Nadie debería subestimar la sabiduría milenaria encerrada en el trato reverencial que los cortesanos japoneses dispensaban a los viejos emperadores del sol naciente. El arte de la persuasión le debe mucho a esos códigos de conducta, pues nadie puede convencer a los demás sin emplear estrategias de seducción: entre ellas, la de humillarse ante el interlocutor. En la vieja corte imperial japonesa, la suerte de un consejero o ministro dependía de su habilidad para cautivar al emperador con una conversación ingeniosa y lúcida. Su tarea era mucho más compleja que la de un actor, pues las tertulias donde el emperador se dignaba departir con los inferiores eran representaciones teatrales sujetas a un orden jerárquico muy estricto.
Conocemos esos rituales gracias a dos clásicos de la literatura dinástica japonesa: El libro de la almohada de Sei Shonagon y La historia de Genji de Murasaki Shikubul, escritos ambos por mujeres que sirvieron a distintas emperatrices como damas de honor, una posición privilegiada que les concedía una libertad comparable a la de una mujer emancipada de hoy. Ninguna de las dos tuvo que atarse a un hombre, aunque sí podían tener amantes a granel, pues en la corte nadie se sonrojaba por sus lances de alcoba.
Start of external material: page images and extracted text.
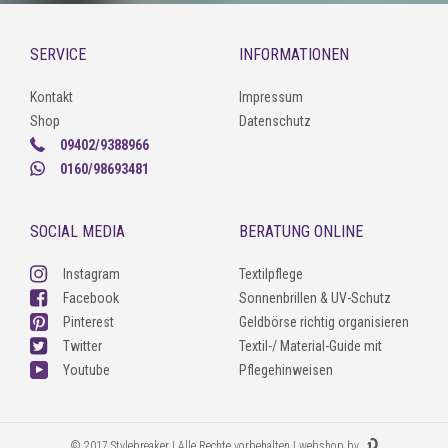
SERVICE
INFORMATIONEN
Kontakt
Impressum
Shop
Datenschutz
09402/9388966
0160/98693481
SOCIAL MEDIA
BERATUNG ONLINE
Instagram
Textilpflege
Facebook
Sonnenbrillen & UV-Schutz
Pinterest
Geldbörse richtig organisieren
Twitter
Textil-/ Material-Guide mit
Youtube
Pflegehinweisen
© 2017 Stylebreaker | Alle Rechte vorbehalten | webshop by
Dedicadas de lleno al ocio creador, cultivaban la música, la caligrafía, la poesía, la pintura, y alcanzaron una destreza verbal tan óptima que perfeccionaron la lengua vernácula de su época (finales del siglo X, principios del XI), depurándola de los vocablos importados del chino que afeaban el lenguaje de los varones.
En El libro de la almohada, traducido al español por Jorge Luis Borges y María Kodama, Shonagon menciona una falta de respeto que debían evitar los interlocutores del emperador: “Me ha escandalizado oír a personas importantes diciendo Yo mientras conversan con sus majestades. Semejante falta de etiqueta es en verdad escandalosa y no sé cómo hay personas que la cometen”. Una nota a pie de página informa que lo correcto era emplear el propio nombre en lugar del odioso yo, lo que obligaba al hablante a referirse a sí mismo en tercera persona, una contorsión gramatical que sólo un conversador con gran habilidad retórica podía improvisar con desenvoltura. Por lo visto, Shonagon la tenía y por eso deploraba las infracciones al protocolo, quizá con mayor severidad que los propios emperadores.
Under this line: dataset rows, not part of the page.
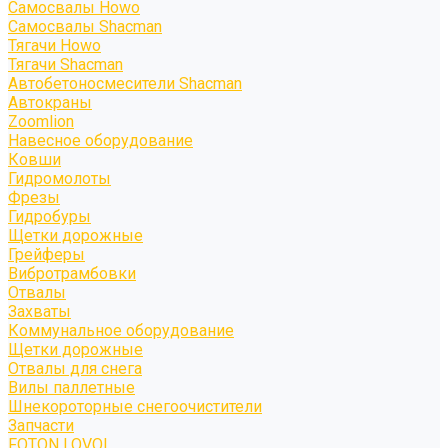
Самосвалы Howo
Самосвалы Shacman
Тягачи Howo
Тягачи Shacman
Автобетоносмесители Shacman
Автокраны
Zoomlion
Навесное оборудование
Ковши
Гидромолоты
Фрезы
Гидробуры
Щетки дорожные
Грейферы
Вибротрамбовки
Отвалы
Захваты
Коммунальное оборудование
Щетки дорожные
Отвалы для снега
Вилы паллетные
Шнекороторные снегоочистители
Запчасти
FOTON LOVOL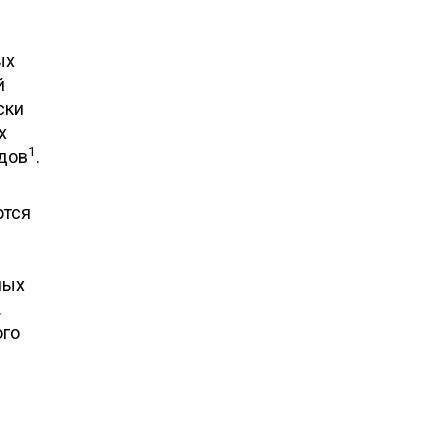
ых
й
ски
х
1
идов
.
ются
ных
.
ого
Aquella costumbre tal vez pueda parecernos ridícula, pero casi un mileno más tarde, a partir del siglo XIX, los mejores ensayistas y narradores de la civilización occidental descubrieron que prescindir del yo en una ficción o en una disertación creaba una apariencia de objetividad que se traducía en poder persuasivo. La búsqueda literaria de Flaubert, el primer novelista que desapareció detrás de sus ficciones, confluye hasta cierto punto con la negación del yo impuesta a los cortesanos japoneses. Tal vez los poetas románticos se habían excedido tanto en la exaltación del yo, que hacía falta recuperar el rigor de la señora Shonagon para revertir esa oleada de narcisismo. ¿Quién parece suscribir las palabras de un escritor oculto en su texto? La vox populi, el genio de la lengua o un intelecto en estado puro que adquiere, por lo tanto, una autoridad superior a la de un escritor exhibicionista. La voz impersonal convence mejor que la subjetiva.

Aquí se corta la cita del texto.